→ WHAT THIS TASK INVOLVES: Copy every line of the material exactly as it stands.
+++++
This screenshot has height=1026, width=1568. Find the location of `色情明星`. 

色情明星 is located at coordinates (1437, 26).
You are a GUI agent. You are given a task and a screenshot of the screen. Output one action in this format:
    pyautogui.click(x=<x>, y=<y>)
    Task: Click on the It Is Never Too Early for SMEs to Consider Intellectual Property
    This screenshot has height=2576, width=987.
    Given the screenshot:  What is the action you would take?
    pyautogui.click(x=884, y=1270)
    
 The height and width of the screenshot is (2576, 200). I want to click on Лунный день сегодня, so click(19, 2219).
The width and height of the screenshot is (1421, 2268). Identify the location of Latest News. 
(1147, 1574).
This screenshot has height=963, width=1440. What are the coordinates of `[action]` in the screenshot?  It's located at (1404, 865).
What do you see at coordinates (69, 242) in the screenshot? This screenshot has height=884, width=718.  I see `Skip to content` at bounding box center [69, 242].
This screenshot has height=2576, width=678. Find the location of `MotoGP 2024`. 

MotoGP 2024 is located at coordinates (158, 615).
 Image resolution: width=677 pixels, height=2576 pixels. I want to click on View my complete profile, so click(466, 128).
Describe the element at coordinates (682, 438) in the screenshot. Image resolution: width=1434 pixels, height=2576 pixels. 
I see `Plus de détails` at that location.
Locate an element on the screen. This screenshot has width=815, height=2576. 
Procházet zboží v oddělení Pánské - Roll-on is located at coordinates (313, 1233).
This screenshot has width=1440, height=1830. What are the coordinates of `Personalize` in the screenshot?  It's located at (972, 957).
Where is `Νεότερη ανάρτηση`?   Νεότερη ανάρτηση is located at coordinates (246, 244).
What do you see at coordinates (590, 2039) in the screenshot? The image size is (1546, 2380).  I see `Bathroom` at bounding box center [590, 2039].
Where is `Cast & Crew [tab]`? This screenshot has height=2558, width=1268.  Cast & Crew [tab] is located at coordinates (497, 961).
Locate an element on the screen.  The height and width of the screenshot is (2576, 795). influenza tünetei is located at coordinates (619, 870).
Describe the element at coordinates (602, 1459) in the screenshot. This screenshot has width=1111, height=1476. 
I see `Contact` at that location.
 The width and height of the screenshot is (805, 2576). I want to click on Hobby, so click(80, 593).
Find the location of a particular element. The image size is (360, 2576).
+++++
→ EXERCISE RESPONSE:
This screenshot has height=1026, width=1568. Find the location of `色情明星`. 

色情明星 is located at coordinates (1437, 26).
You are a GUI agent. You are given a task and a screenshot of the screen. Output one action in this format:
    pyautogui.click(x=<x>, y=<y>)
    Task: Click on the It Is Never Too Early for SMEs to Consider Intellectual Property
    This screenshot has height=2576, width=987.
    Given the screenshot:  What is the action you would take?
    pyautogui.click(x=884, y=1270)
    
 The height and width of the screenshot is (2576, 200). I want to click on Лунный день сегодня, so click(19, 2219).
The width and height of the screenshot is (1421, 2268). Identify the location of Latest News. 
(1147, 1574).
This screenshot has height=963, width=1440. What are the coordinates of `[action]` in the screenshot?  It's located at (1404, 865).
What do you see at coordinates (69, 242) in the screenshot? This screenshot has height=884, width=718.  I see `Skip to content` at bounding box center [69, 242].
This screenshot has height=2576, width=678. Find the location of `MotoGP 2024`. 

MotoGP 2024 is located at coordinates (158, 615).
 Image resolution: width=677 pixels, height=2576 pixels. I want to click on View my complete profile, so click(466, 128).
Describe the element at coordinates (682, 438) in the screenshot. Image resolution: width=1434 pixels, height=2576 pixels. 
I see `Plus de détails` at that location.
Locate an element on the screen. This screenshot has width=815, height=2576. 
Procházet zboží v oddělení Pánské - Roll-on is located at coordinates (313, 1233).
This screenshot has width=1440, height=1830. What are the coordinates of `Personalize` in the screenshot?  It's located at (972, 957).
Where is `Νεότερη ανάρτηση`?   Νεότερη ανάρτηση is located at coordinates (246, 244).
What do you see at coordinates (590, 2039) in the screenshot? The image size is (1546, 2380).  I see `Bathroom` at bounding box center [590, 2039].
Where is `Cast & Crew [tab]`? This screenshot has height=2558, width=1268.  Cast & Crew [tab] is located at coordinates (497, 961).
Locate an element on the screen.  The height and width of the screenshot is (2576, 795). influenza tünetei is located at coordinates (619, 870).
Describe the element at coordinates (602, 1459) in the screenshot. This screenshot has width=1111, height=1476. 
I see `Contact` at that location.
 The width and height of the screenshot is (805, 2576). I want to click on Hobby, so click(80, 593).
Find the location of a particular element. The image size is (360, 2576).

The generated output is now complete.